Project Summary Macrophages infected by Salmonella enterica serovar Typhimurium (STm) undergo a lytic inflammatory cell death known as pyroptosis to eliminate Salmonella’s replicative niche and promote inflammatory responses via release of IL-1 cytokines. While STm SPI-1 activity triggers a rapid Casp1-dependent pyroptosis, it can still induce Caspase-8 (Casp-8)-dependent cell death in the absence of Casp1. However, in the absence of SPI-1- mediated invasion and early pyroptosis, STm establishes a replicative compartment within macrophages and triggers a late Casp1/11-dependent cell death. Intriguingly, our preliminary studies show for the first time that in contrast to STm strains that have previously been studied, clinical S. enterica serovar isolates, including S. Enteritidis (SE), obtained from a strain bank of veterinary isolates at the University of Pennsylvania, and DT104, the recently-emerged STm strain responsible for invasive non-Typhoidal Salmonella (iNTS) disease in sub- Saharan Africa, trigger Casp1/11-independent cell death, suggesting that the innate immune response to clinical Salmonella enterica differs significantly from that induced by commonly used laboratory strains. SE is a leading cause of Salmonellosis in the United States, yet we currently lack mechanistic knowledge of how it interacts with the innate immune system. The central goal of this proposal is to define the host and Salmonella factors responsible for late Casp1/11-independent death, which may contribute to the pathogenesis of invasive disease caused by iNTS isolates. We find that Casp8 is responsible for the Casp1/11-independent cell death triggered by SE infection, and that this cell death requires a functional SPI-2 T3SS. Together, our studies provoke the hypothesis that Salmonella serovar Enteritidis possesses unique virulence factors that trigger Casp8-mediated cell death in the absence of Casp1. We will test this hypothesis in this proposal in two Aims that will (1) Define the host signaling components required to induce Casp8-dependent cell death in response to SE, and (2) Mechanistically define the SE-specific bacterial factors required to induce this SPI-2- and Casp8-dependent cell death. Defining such factors will provide new insight into the virulence and host interactions of less well-studied Salmonella serovars that are responsible for a large proportion of Salmonella infections in the US and Europe.

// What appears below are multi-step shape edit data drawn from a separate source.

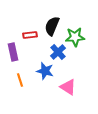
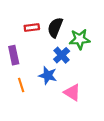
red rectangle: (30, 35) -> (32, 28), moved

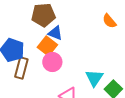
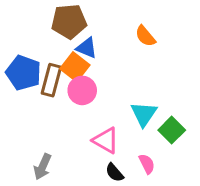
orange semicircle: (109, 21) -> (145, 36), moved
brown rectangle: (21, 68) -> (51, 80), moved

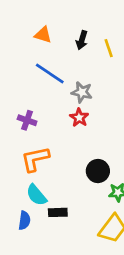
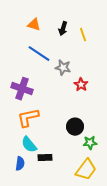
red star: (79, 118) -> (81, 85), moved
purple cross: (27, 120) -> (22, 89), size x1.5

项目概要 被肠沙门氏菌鼠伤寒血清型 (STm) 感染的巨噬细胞经历裂解性炎症细胞 死亡称为焦亡，以消除沙门氏菌的复制生态位并通过以下方式促进炎症反应 IL-1细胞因子的释放。虽然 STm SPI-1 活性会触发快速的 Casp1 依赖性细胞焦亡，但它仍然可以 在 Casp1 缺失的情况下诱导 Caspase-8 (Casp-8) 依赖性细胞死亡。然而，在没有 SPI-1- STm 介导的侵袭和早期焦亡，在巨噬细胞内建立了复制区室， 触发晚期 Casp1/11 依赖性细胞死亡。有趣的是，我们的初步研究首次表明， 与之前研究过的 STm 菌株相反，临床分离出的肠沙门氏菌血清型，包括沙门氏菌。 肠炎球菌 (SE)，从宾夕法尼亚大学兽医分离株菌株库获得，以及 DT104， 最近出现的 STm 菌株导致亚种中的侵袭性非伤寒沙门氏菌 (iNTS) 疾病 撒哈拉非洲，触发 Casp1/11 独立的细胞死亡，表明先天免疫反应对临床 肠道沙门氏菌与常用实验室菌株诱导的沙门氏菌显着不同。 SE 是领先的 沙门氏菌病是美国沙门氏菌病的病因，但我们目前缺乏关于它如何与沙门氏菌相互作用的机制知识。 先天免疫系统。该提案的中心目标是确定宿主和沙门氏菌因素 导致晚期 Casp1/11 独立死亡，这可能有助于侵袭性疾病的发病机制 由 iNTS 分离株引起。我们发现 Casp8 负责触发 Casp1/11 独立的细胞死亡 SE 感染，并且这种细胞死亡需要功能性 SPI-2 T3SS。我们的研究共同激发了 假设肠炎沙门氏菌具有触发 Casp8 介导的独特毒力因子 Casp1 缺失时细胞死亡。我们将在本提案中的两个目标中测试这一假设，这两个目标将 (1) 定义 响应 SE 诱导 Casp8 依赖性细胞死亡所需的宿主信号成分，以及 (2) 从机制上定义诱导这种 SPI-2 和 Casp8 依赖性细胞所需的 SE 特异性细菌因子 死亡。定义这些因素将为研究较少的病毒的毒力和宿主相互作用提供新的见解 沙门氏菌血清型是造成美国和欧洲大部分沙门氏菌感染的原因。